One could identify a number of plausible reasons to relish in Matthew’s demise:  his perfectly combed hair (even in the foxholes), his smirk that wavers between knowingness and idiocy, his decision to pursue the deflowered Mary when the late Sybil was so much nicer and better looking.

But anyone who happened to watch the Season 3 finale knows the real reason Matthew has left us: his fly cast.  After a promising shot of a fly box in the episode’s opening, we knew a fishing scene was coming.  As it was to be set in Scotland, we knew it would involve spey rods.  As it was 1922 (or somewhere thereabouts), we knew they’d be cane.

We just didn’t think that Matthew would slap the rod down on the water like he was engaged in a joyless bit of sadomasochism with a switch and Lady Mary.  Does he lack a proper casting stroke because of his more modest uprbringing?

Did his ghillie refuse to give him any instruction?

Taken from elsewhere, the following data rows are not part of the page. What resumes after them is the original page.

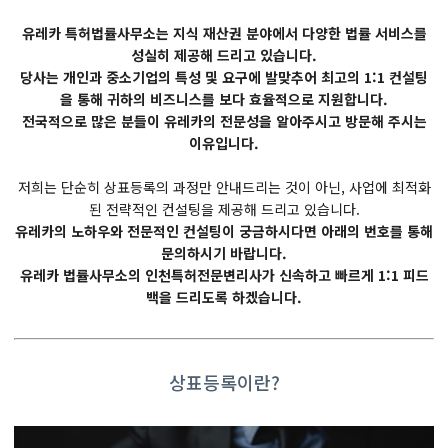
​유레카 특허법률사무소는 지식 재산권 분야에서 다양한 법률 서비스를
성실히 제공해 드리고 있습니다.
​당사는 개인과 중소기업의 특성 및 요구에 발맞추어 최고의 1:1 컨설팅
을 통해 귀하의 비즈니스를 보다 효율적으로 지원합니다.
​전국적으로 많은 분들이 유레카의 전문성을 알아주시고 방문해 주시는
이유입니다.
저희는 단순히 상표등록의 과정만 안내드리는 것이 아닌, 사업에 최적화
된 전략적인 컨설팅을 제공해 드리고 있습니다.
​유레카의 노하우와 전문적인 컨설팅이 궁금하시다면 아래의 번호를 통해
문의하시기 바랍니다.
​유레카 법률사무소의 인천특허전문변리사가 신속하고 빠르게 1:1 피드
백을 드리도록 하겠습니다.
상표등록이란?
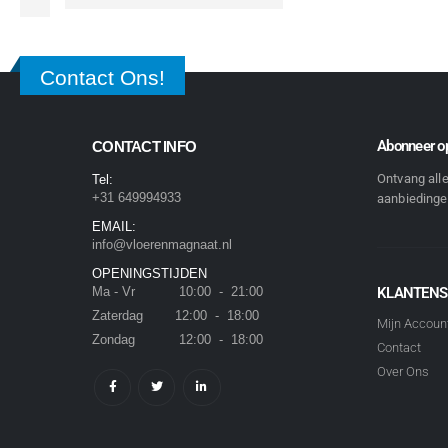
Contact Ons!
Abonneer op
CONTACT INFO
Ontvang all
Tel:
+31 649994933
aanbiedingen
EMAIL:
info@vloerenmagnaat.nl
OPENINGSTIJDEN
Ma - Vr 10:00 - 21:00
KLANTENS
Zaterdag 12:00 - 18:00
Mijn Accoun
Zondag 12:00 - 18:00
Contact
Over Ons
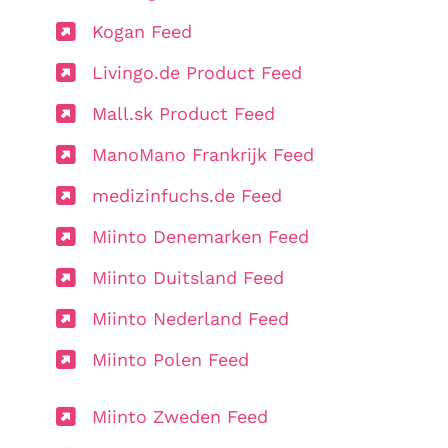
Kogan Feed
Livingo.de Product Feed
Mall.sk Product Feed
ManoMano Frankrijk Feed
medizinfuchs.de Feed
Miinto Denemarken Feed
Miinto Duitsland Feed
Miinto Nederland Feed
Miinto Polen Feed
Miinto Zweden Feed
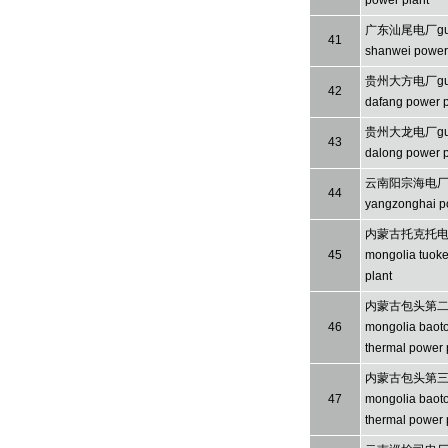
power plant
广东汕尾电厂gua
41
shanwei power 
贵州大方电厂gui
42
dafang power p
贵州大龙电厂gui
43
dalong power p
云南阳宗海电厂y
44
yangzonghai p
内蒙古托克托电厂
45
mongolia tuok
plant
内蒙古包头第二热
46
mongolia baoto
thermal power 
内蒙古包头第三热
47
mongolia baoto
thermal power 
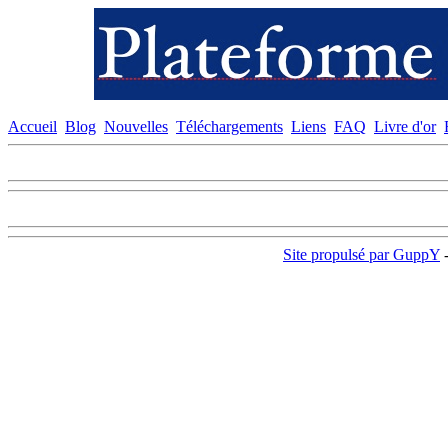
Accueil
Blog
Nouvelles
Téléchargements
Liens
FAQ
Livre d'or
Site propulsé par GuppY
-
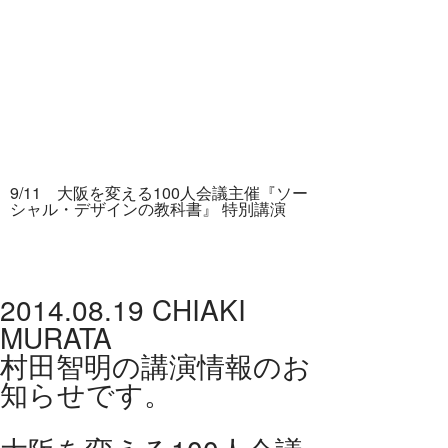
9/11 大阪を変える100人会議主催『ソー
シャル・デザインの教科書』 特別講演
2014.08.19
CHIAKI
MURATA
村田智明の講演情報のお
知らせです。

Were his arms worn out after wresting the salmon (that we see later in the scene, borne by said ghillie) from the stream?

It’s unclear.  But we at Angling Trade cannot help but conclude that Matthew was written out of the script precisely because of his limp, insipid casting stroke.  (It was all foretold with Matthew’s earlier bouts of impotence.)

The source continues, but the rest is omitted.